In den letzten Jahrzehnten wurde eine Vielzahl von bilateralen und multilateralen Freihandelsabkommen geschlossen. Die wichtigsten multilateralen Abkommen finden sich derzeit unter dem Dach der Welthandelsorganisation WTO, die mehr als 160 Mitgliedsländer hat und damit eine globale Organisation ist. Vorläufer der WTO war das General Agreement on Tariffs and Trade (GATT). Damit wurde nach dem Zweiten Weltkrieg versucht, Zölle weltweit deutlich abzubauen. Handelsabkommen gehen häufig über den reinen Warenhandel hinaus und umfassen auch nicht-tarifäre Aspekte (z.B. Handelsbürokratie wie Anträge, Lizenzen, Anmeldungen, diskriminierende oder unverhältnismäßige sicherheits-, umwelt- oder gesundheitsbezogene Vorschriften für Produkte oder mengenmäßige Beschränkungen).

Handelspolitik liegt nach wie vor in der Zuständigkeit der einzelnen Nationalstaaten als auch der EU. Es existieren eine Vielzahl bilateraler Handelsabkommen die auch den Agrarhandel mit einschließen.Verhandlungen auf EU-Ebene werden vorwiegend von der EU-Kommission geführt. Diese konsultiert in den Abstimmungsverfahren die einzelnen EU-Mitgliedstaaten.

Agrarhandelsplatz Schweiz

Die Schweiz ist ein zentraler Handelsplatz für Agrarrohstoffe wie Kaffee, Kakao, Zucker oder Getreide. Global bedeutende Agrarrohstoffhändler haben hier ihren Sitz. Der Sektor ist äusserst konzentriert, einige wenige mächtige Unternehmen kontrollieren sowohl die Produktion als auch Handel und Verarbeitung der Rohstoffe. Sie haben grossen Einfluss auf die Produktionsbedingungen und sind somit mitverantwortlich für die zahlreichen Menschenrechtsverletzungen im Anbau. Der Schweiz kommt deshalb eine besondere Verantwortung zu, die Einhaltung der Menschenrechte bei allen Geschäftstätigkeiten ihrer Händler sicherzustellen. Eine Regulierung des gesamten Rohstoffhandelssektors steht aus (2022).

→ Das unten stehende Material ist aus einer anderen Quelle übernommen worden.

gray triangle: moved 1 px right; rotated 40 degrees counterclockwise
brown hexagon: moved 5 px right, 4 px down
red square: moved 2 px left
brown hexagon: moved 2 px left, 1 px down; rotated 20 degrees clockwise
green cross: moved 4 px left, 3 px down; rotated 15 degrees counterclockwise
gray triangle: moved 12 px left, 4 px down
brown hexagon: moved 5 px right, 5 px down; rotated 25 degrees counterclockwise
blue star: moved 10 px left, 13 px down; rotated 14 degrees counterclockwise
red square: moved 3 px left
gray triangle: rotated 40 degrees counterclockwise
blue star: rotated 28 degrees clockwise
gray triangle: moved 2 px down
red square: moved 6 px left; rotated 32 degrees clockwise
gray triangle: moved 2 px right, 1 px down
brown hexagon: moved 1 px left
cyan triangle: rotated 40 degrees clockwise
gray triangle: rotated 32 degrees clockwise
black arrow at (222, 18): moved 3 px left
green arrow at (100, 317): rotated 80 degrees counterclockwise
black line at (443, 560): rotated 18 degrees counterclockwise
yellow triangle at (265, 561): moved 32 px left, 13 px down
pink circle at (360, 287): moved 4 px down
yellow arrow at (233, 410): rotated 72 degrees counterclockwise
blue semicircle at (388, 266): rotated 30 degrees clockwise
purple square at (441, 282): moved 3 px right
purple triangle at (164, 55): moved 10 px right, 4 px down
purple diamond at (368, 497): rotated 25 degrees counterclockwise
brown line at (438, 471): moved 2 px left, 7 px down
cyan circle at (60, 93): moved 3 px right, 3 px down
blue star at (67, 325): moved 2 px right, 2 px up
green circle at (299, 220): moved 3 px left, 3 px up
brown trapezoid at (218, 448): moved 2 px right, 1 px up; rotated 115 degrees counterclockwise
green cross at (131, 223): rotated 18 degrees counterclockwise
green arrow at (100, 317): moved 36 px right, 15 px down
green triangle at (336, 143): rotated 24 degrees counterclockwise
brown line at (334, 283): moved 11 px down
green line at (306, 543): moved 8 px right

Die Ursprünge des Rohstoffhandels in der Schweiz reichen bis ins 19. Jahrhundert zurück, und alles begann mit landwirtschaftlichen Produkten. Obwohl die meisten der ursprünglichen Handelshäuser inzwischen verschwunden sind, hat sich die Schweiz zu einem weltweit bedeutenden Handelsplatz entwickelt. Da Rohstoffhändler hier mit offenen Armen empfangen werden, ist es nicht verwunderlich, dass die meisten wichtigen Agrarrohstoffhändler über bedeutende Niederlassungen in der Schweiz verfügen.

Es waren jedoch nicht diese traditionellen Schweizer Handelshäuser, die das Land zur globalen Handelsdrehscheibe gemacht haben, die es heute ist. Die meisten traditionellen Unternehmen sind vor der Konkurrenz untergegangen. In den 1950er Jahren begannen sich internationale Unternehmen am Genfersee und in der Zentralschweiz niederzulassen. Massgeschneiderte Steuervergünstigungen motivierten Cargill 1956, seinen europäischen Sitz in Genf anzusiedeln. 

Das schweizerische Steuersystem war für Handelsunternehmen schon immer äusserst attraktiv. Aber es war nicht der einzige Grund, warum sich Unternehmen hier niederliessen: Nach dem Zweiten Weltkrieg war die Schweiz eines der wenigen Länder, in denen die Ein- und Ausfuhr von Kapital keinen Beschränkungen und keinen staatlichen Kontrollen unterlag. Die Präsenz wichtiger Dienstleister war für viele Unternehmen ein weiterer entscheidender Faktor für die Ansiedlung im Land. Banken, spezialisierte Versicherungen, Inspektionsfirmen sowie Logistik- und Güterverkehrsunternehmen standen und stehen ihnen zur Verfügung.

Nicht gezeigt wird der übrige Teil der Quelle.